**ACTION ITEM**
Transcribe the line that contains "Anlässe 2021 (81, 982)" and every line after it to the end of the records, exactly and nothing else. Skip the pictures.

[Records excerpted from a collection]
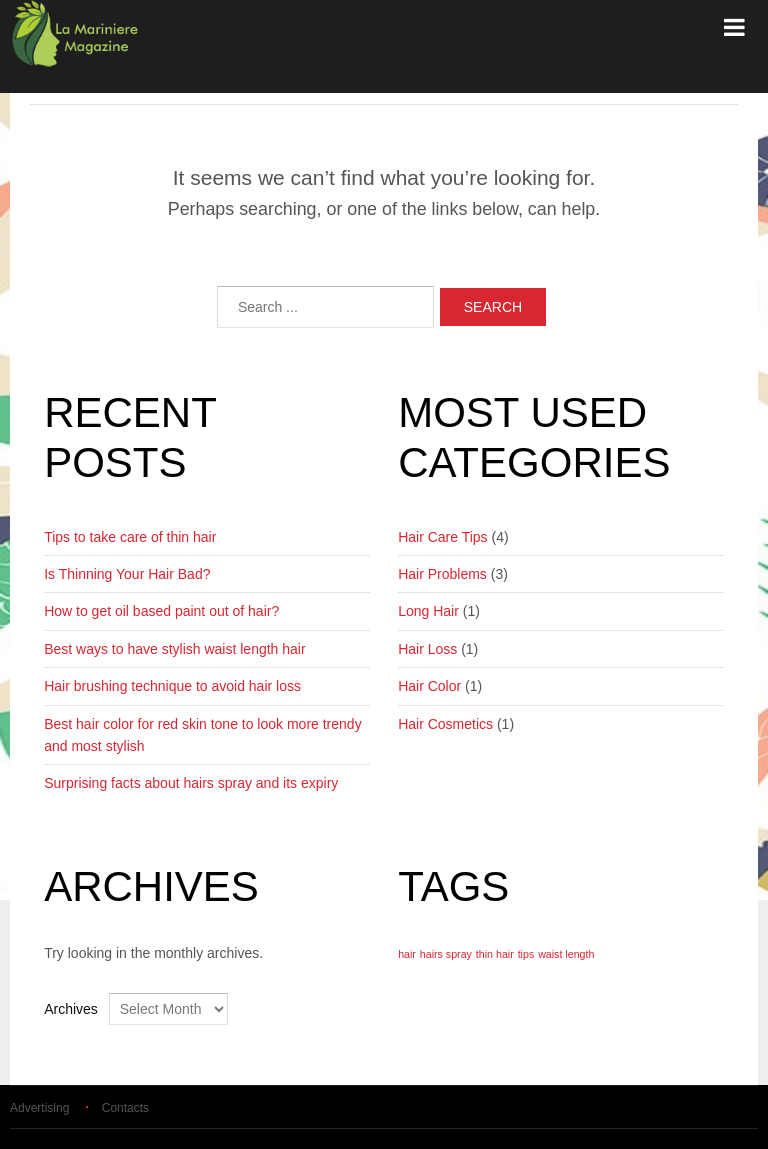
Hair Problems (442, 574)
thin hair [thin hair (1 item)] (495, 954)
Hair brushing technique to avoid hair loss (172, 686)
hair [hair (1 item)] (407, 954)
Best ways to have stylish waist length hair (174, 649)
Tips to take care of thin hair (130, 537)
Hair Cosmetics (445, 724)
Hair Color (429, 686)
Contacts (125, 1108)
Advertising (39, 1108)
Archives (71, 1009)
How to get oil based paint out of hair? (161, 611)
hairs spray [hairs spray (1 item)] (446, 954)
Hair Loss (427, 649)
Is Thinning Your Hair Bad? (127, 574)
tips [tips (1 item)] (526, 954)
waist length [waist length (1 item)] (566, 954)
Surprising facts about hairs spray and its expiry (191, 783)
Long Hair (428, 611)
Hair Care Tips (442, 537)
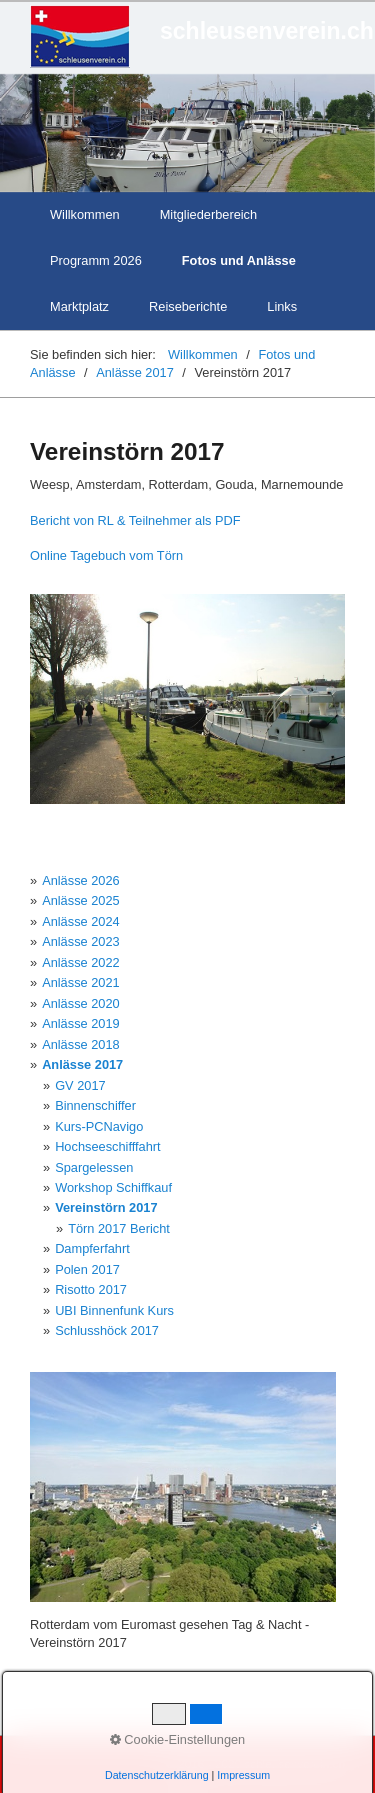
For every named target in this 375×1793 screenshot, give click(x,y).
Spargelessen (94, 1167)
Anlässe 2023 (81, 941)
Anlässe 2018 (81, 1044)
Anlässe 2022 (81, 962)
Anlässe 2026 (81, 880)
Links (282, 306)
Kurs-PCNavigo (99, 1126)
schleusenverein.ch (267, 31)
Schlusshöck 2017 (107, 1330)
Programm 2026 (96, 260)
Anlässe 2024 (81, 921)
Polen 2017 (87, 1269)
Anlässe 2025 (81, 900)
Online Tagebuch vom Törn (106, 555)
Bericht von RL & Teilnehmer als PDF (135, 520)
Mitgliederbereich (208, 214)
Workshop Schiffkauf (113, 1187)
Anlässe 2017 (82, 1064)
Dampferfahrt (92, 1248)
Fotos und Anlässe (239, 260)
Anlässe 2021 (81, 982)
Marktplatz (79, 306)
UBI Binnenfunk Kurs (114, 1310)
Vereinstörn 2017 (106, 1207)
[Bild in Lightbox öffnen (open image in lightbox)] (187, 699)
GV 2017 (80, 1085)
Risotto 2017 (91, 1289)
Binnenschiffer (95, 1105)
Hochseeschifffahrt (108, 1146)
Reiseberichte (188, 306)
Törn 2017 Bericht (119, 1228)
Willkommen (85, 214)
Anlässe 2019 (81, 1023)
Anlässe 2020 (81, 1003)
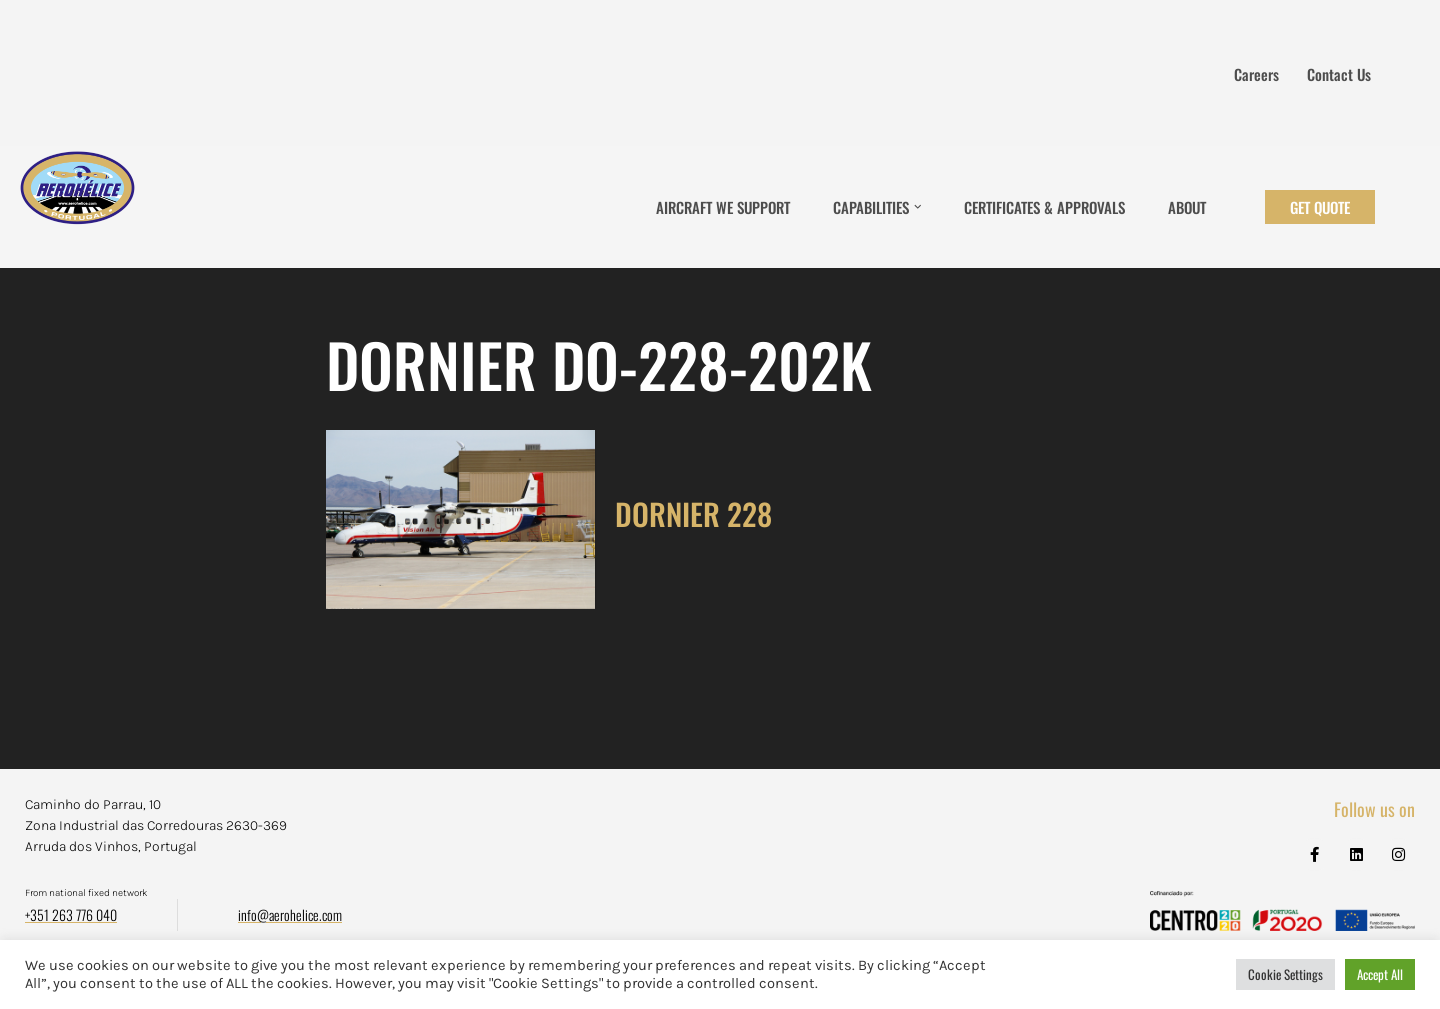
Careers (1256, 74)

**OUTPUT OF THE EXERCISE**
Anlässe 2021 (81, 982)
Marktplatz (79, 306)
UBI Binnenfunk Kurs (114, 1310)
Vereinstörn 2017 (106, 1207)
[Bild in Lightbox öffnen (open image in lightbox)] (187, 699)
GV 2017 (80, 1085)
Risotto 2017 (91, 1289)
Binnenschiffer (95, 1105)
Hochseeschifffahrt (108, 1146)
Reiseberichte (188, 306)
Törn 2017 Bericht (119, 1228)
Willkommen (85, 214)
Anlässe 2019 (81, 1023)
Anlässe 2020 (81, 1003)
Careers (1256, 74)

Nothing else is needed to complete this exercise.